Could you give the records below again exactly as they stand?

(Stored data entries)
+-------+

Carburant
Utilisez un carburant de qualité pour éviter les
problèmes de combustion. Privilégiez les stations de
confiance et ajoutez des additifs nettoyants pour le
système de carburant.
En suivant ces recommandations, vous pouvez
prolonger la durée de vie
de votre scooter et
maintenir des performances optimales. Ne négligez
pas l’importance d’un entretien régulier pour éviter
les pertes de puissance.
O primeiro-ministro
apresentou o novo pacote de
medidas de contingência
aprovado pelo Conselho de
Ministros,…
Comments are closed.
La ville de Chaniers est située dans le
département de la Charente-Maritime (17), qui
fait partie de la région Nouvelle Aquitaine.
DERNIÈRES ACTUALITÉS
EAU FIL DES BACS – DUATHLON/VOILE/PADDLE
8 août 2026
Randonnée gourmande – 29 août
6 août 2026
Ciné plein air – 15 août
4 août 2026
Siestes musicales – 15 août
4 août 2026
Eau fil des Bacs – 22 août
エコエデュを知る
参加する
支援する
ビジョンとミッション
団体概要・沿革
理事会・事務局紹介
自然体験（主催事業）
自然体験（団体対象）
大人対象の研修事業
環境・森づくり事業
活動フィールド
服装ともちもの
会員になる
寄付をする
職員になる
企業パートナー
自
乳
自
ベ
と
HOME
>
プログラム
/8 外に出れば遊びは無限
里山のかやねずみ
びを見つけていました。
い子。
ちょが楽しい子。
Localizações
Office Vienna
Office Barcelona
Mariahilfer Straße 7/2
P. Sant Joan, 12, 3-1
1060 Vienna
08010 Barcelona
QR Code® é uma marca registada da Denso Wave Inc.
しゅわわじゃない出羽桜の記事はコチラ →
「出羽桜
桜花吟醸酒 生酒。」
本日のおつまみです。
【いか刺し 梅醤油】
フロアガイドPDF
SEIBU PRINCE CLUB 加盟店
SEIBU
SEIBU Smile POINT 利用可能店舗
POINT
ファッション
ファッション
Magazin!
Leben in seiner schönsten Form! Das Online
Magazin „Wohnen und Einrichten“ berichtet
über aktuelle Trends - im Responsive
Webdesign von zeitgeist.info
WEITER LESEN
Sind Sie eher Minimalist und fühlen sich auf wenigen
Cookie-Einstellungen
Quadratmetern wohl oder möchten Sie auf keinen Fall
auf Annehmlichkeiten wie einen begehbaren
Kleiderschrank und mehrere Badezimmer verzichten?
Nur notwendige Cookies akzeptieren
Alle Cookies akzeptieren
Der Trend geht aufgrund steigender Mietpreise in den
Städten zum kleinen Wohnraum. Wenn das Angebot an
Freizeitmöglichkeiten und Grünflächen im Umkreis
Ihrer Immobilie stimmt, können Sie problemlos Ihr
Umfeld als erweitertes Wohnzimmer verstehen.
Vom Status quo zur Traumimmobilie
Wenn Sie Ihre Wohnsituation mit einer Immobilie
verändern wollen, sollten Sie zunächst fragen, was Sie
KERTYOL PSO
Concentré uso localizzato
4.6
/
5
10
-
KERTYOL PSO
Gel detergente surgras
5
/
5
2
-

+-------+

# [Exercise answer]
Carburant
Utilisez un carburant de qualité pour éviter les
problèmes de combustion. Privilégiez les stations de
confiance et ajoutez des additifs nettoyants pour le
système de carburant.
En suivant ces recommandations, vous pouvez
prolonger la durée de vie
de votre scooter et
maintenir des performances optimales. Ne négligez
pas l’importance d’un entretien régulier pour éviter
les pertes de puissance.
O primeiro-ministro
apresentou o novo pacote de
medidas de contingência
aprovado pelo Conselho de
Ministros,…
Comments are closed.
La ville de Chaniers est située dans le
département de la Charente-Maritime (17), qui
fait partie de la région Nouvelle Aquitaine.
DERNIÈRES ACTUALITÉS
EAU FIL DES BACS – DUATHLON/VOILE/PADDLE
8 août 2026
Randonnée gourmande – 29 août
6 août 2026
Ciné plein air – 15 août
4 août 2026
Siestes musicales – 15 août
4 août 2026
Eau fil des Bacs – 22 août
エコエデュを知る
参加する
支援する
ビジョンとミッション
団体概要・沿革
理事会・事務局紹介
自然体験（主催事業）
自然体験（団体対象）
大人対象の研修事業
環境・森づくり事業
活動フィールド
服装ともちもの
会員になる
寄付をする
職員になる
企業パートナー
自
乳
自
ベ
と
HOME
>
プログラム
/8 外に出れば遊びは無限
里山のかやねずみ
びを見つけていました。
い子。
ちょが楽しい子。
Localizações
Office Vienna
Office Barcelona
Mariahilfer Straße 7/2
P. Sant Joan, 12, 3-1
1060 Vienna
08010 Barcelona
QR Code® é uma marca registada da Denso Wave Inc.
しゅわわじゃない出羽桜の記事はコチラ →
「出羽桜
桜花吟醸酒 生酒。」
本日のおつまみです。
【いか刺し 梅醤油】
フロアガイドPDF
SEIBU PRINCE CLUB 加盟店
SEIBU
SEIBU Smile POINT 利用可能店舗
POINT
ファッション
ファッション
Magazin!
Leben in seiner schönsten Form! Das Online
Magazin „Wohnen und Einrichten“ berichtet
über aktuelle Trends - im Responsive
Webdesign von zeitgeist.info
WEITER LESEN
Sind Sie eher Minimalist und fühlen sich auf wenigen
Cookie-Einstellungen
Quadratmetern wohl oder möchten Sie auf keinen Fall
auf Annehmlichkeiten wie einen begehbaren
Kleiderschrank und mehrere Badezimmer verzichten?
Nur notwendige Cookies akzeptieren
Alle Cookies akzeptieren
Der Trend geht aufgrund steigender Mietpreise in den
Städten zum kleinen Wohnraum. Wenn das Angebot an
Freizeitmöglichkeiten und Grünflächen im Umkreis
Ihrer Immobilie stimmt, können Sie problemlos Ihr
Umfeld als erweitertes Wohnzimmer verstehen.
Vom Status quo zur Traumimmobilie
Wenn Sie Ihre Wohnsituation mit einer Immobilie
verändern wollen, sollten Sie zunächst fragen, was Sie
KERTYOL PSO
Concentré uso localizzato
4.6
/
5
10
-
KERTYOL PSO
Gel detergente surgras
5
/
5
2
-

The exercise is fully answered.